Nationaal beleid, zoals in de NOVI, vertaalt zich in concrete besluiten over de fysieke leefomgeving, waarop participatie zal plaatsvinden en waar reacties of zienswijzen tegen ingebracht kunnen worden. De burger heeft via participatie en via de politieke afweging invloed op de planvorming voor de ruimtelijke inpassing van buisleidingen. Bij de planning van functies in de fysieke leefomgeving die een nationaal belang dienen, wordt rekening gehouden met alle betrokken belangen, waaronder de belangen van de betrokken burgers.

De rechtmatigheid van een tracé kan uiteindelijk aan de orde worden gesteld in een beroepsprocedure, ook al is op nationaal niveau een keuze gemaakt.

Zorgen over negatieve effecten voor de gezondheid bij gebruik van biomassa

De inzet van duurzame biomassa in grote installaties, zoals een kolencentrale (zoals eerst de Amercentrale was), heeft nagenoeg geen gevolgen voor de luchtkwaliteit. Dit komt doordat

deze installaties aan strenge eisen voor de uitstoot van fijnstof, stikstof en zwaveldioxide zijn gebonden, ongeacht welke brandstof ze gebruiken. Deze grote installaties zijn verplicht om onder andere filters te gebruiken, waardoor de effecten op de luchtkwaliteit beperkt worden.

Kleinere biomassa-installaties hebben daarentegen een negatief effect op de lokale

luchtkwaliteit. Dat is de reden dat in het Schone Lucht Akkoord, waar de staatssecretaris van Infrastructuur en Waterstaat aan werkt, aandacht zal zijn voor de luchtkwaliteitseffecten van het gebruik van duurzame biomassa in deze kleinere installaties.

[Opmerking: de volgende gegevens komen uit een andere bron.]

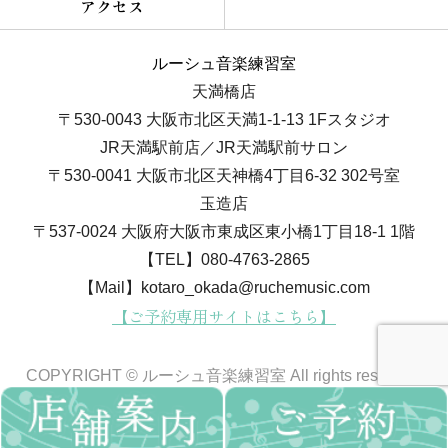
ムの維持と整備、個人情報取扱者への適切な教育を行
アクセス
います。不正アクセス、改ざんへの対策として暗号化
を実施し、データ保護に努め、安全に利用できる体制
ルーシュ音楽練習室
の管理に徹します。
天満橋店
〒530-0043 大阪市北区天満1-1-13 1Fスタジオ
3）利用目的
JR天満駅前店／JR天満駅前サロン
当方では、お客様からの問い合わせを通じて、氏名、
〒530-0041 大阪市北区天神橋4丁目6-32 302号室
生年月日、住所、電話番号、メールアドレス等の個人
玉造店
情報をご提供いただく場合があります。
〒537-0024 大阪府大阪市東成区東小橋1丁目18-1 1階
その場合は、以下の目的においてのみ利用いたしま
【TEL】080-4763-2865
す。
【Mail】kotaro_okada@ruchemusic.com
【ご予約専用サイトはこちら】
・お客様からのお問い合わせに回答するため
・お客様からご依頼いただいたサービスを提供するた
COPYRIGHT © ルーシュ音楽練習室 All rights reserved.
め
・当方のサービス向上・改善を検討する分析を行うた
め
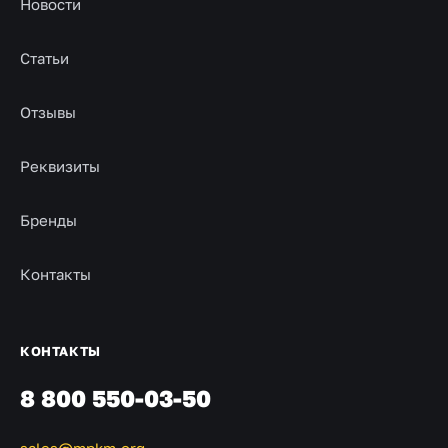
Новости
Статьи
Отзывы
Реквизиты
Бренды
Контакты
КОНТАКТЫ
8 800 550-03-50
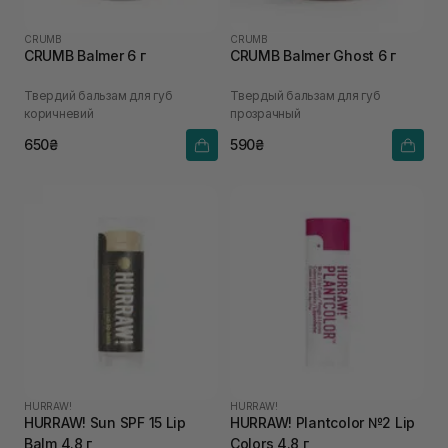
CRUMB
CRUMB
CRUMB Balmer 6 г
CRUMB Balmer Ghost 6 г
Твердий бальзам для губ
Твердый бальзам для губ
коричневий
прозрачный
650₴
590₴
HURRAW!
HURRAW!
HURRAW! Sun SPF 15 Lip
HURRAW! Plantcolor №2 Lip
Balm 4.8 г
Colors 4.8 г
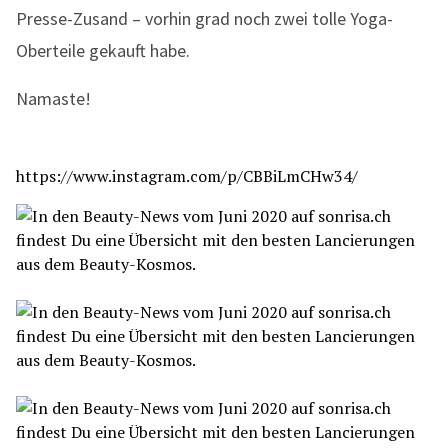
Presse-Zusand – vorhin grad noch zwei tolle Yoga-
Oberteile gekauft habe.
Namaste!
https://www.instagram.com/p/CBBiLmCHw34/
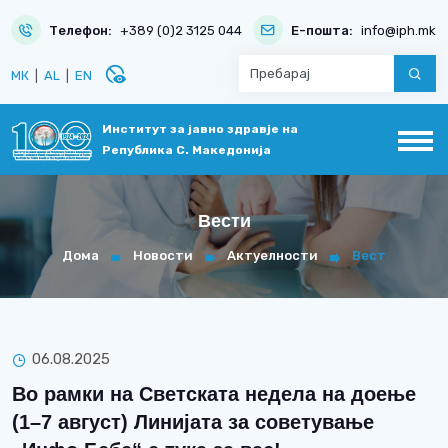
Телефон:
+389 (0)2 3125 044
Е-пошта:
info@iph.mk
disabled_visible
МК
|
AL
|
EN
Институт за јавно здравје на
Република С. Македонија
Вести
Дома
Новости
Актуелности
Вест
06.08.2025
Во рамки на Светската недела на доење
(1–7 август) Линијата за советување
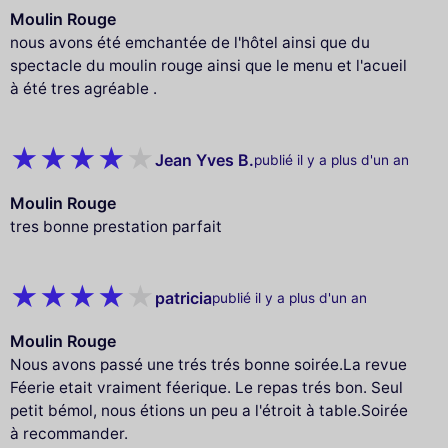
Moulin Rouge
nous avons été emchantée de l'hôtel ainsi que du
spectacle du moulin rouge ainsi que le menu et l'acueil
à été tres agréable .
Jean Yves B.
publié il y a plus d'un an
Moulin Rouge
tres bonne prestation parfait
patricia
publié il y a plus d'un an
Moulin Rouge
Nous avons passé une trés trés bonne soirée.La revue
Féerie etait vraiment féerique. Le repas trés bon. Seul
petit bémol, nous étions un peu a l'étroit à table.Soirée
à recommander.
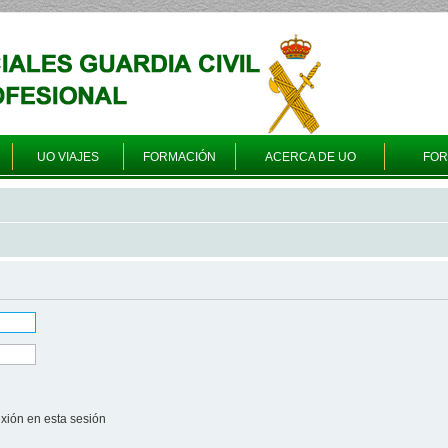
UO VIAJES
FORMACIÓN
ACERCA DE UO
FO
xión en esta sesión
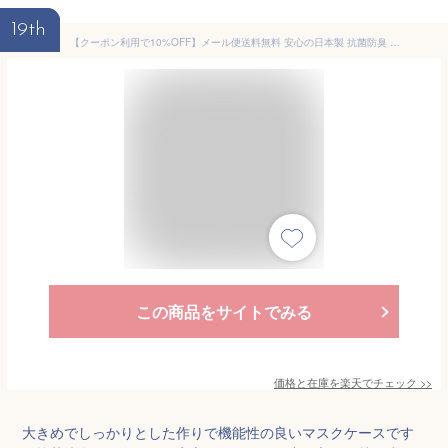
19th
【クーポン利用で10%OFF】メール便送料無料 安心の日本製 抗菌防臭 ポーチ マスクケース トラベルポーチ 化粧ポーチ フラットポーチ ナイロン 大容量 大きめ 仕分け バイオライナー SEKマーク ファスナー レディース 大人 学生 通帳 入れ 収納 持ち運び 携帯用 かわいい
この商品をサイトでみる
価格と在庫を
楽天
でチェック
>>
大きめでしっかりとした作りで機能性の良いマスクケースです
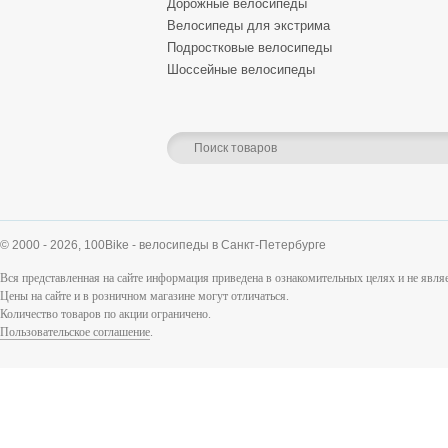
Дорожные велосипеды
Велосипеды для экстрима
Подростковые велосипеды
Шоссейные велосипеды
© 2000 - 2026,
100Bike - велосипеды в Санкт-Петербурге
Вся представленная на сайте информация приведена в ознакомительных целях и не явл
Цены на сайте и в розничном магазине могут отличаться.
Количество товаров по акции ограничено.
Пользовательское соглашение
.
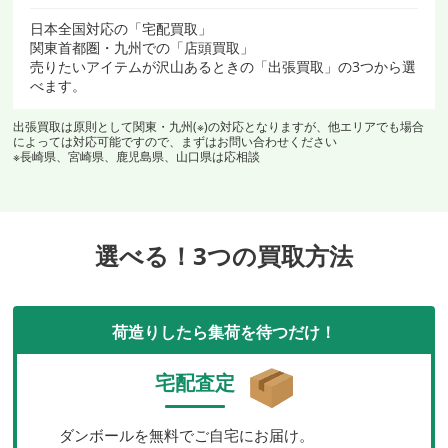
日本全国対応の「宅配買取」
関東首都圏・九州での「店頭買取」
売りたいアイテムが沢山あるときの「出張買取」の3つから選
べます。
出張買取は原則として関東・九州(※)の対応となりますが、他エリアでも場合
によっては対応可能ですので、まずはお問い合わせください
※長崎県、宮崎県、鹿児島県、山口県は応相談
選べる！3つの買取方法
荷造りしたら集荷を待つだけ！
宅配査定
ダンボールを無料でご自宅にお届け。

Het Kabinet zet in dit kader drie relevante acties in gang:

‐ per 2020 wordt de ISDE-subsidie op kleinschalige houtpelletkachels en biomassaketels gestopt vanwege de nadelige luchtkwaliteitseffecten hiervan;

‐ onderzocht wordt of de uitstooteisen voor kleinere en middelgrote biomassa-installaties (0,5 – 50 MW) verder kunnen worden aanscherpt vanaf 2022 en

‐ het RIVM werkt een onderzoek uit naar gezondheids- en veiligheidswinst van de ener-gietransitie, waarin dit betrokken wordt.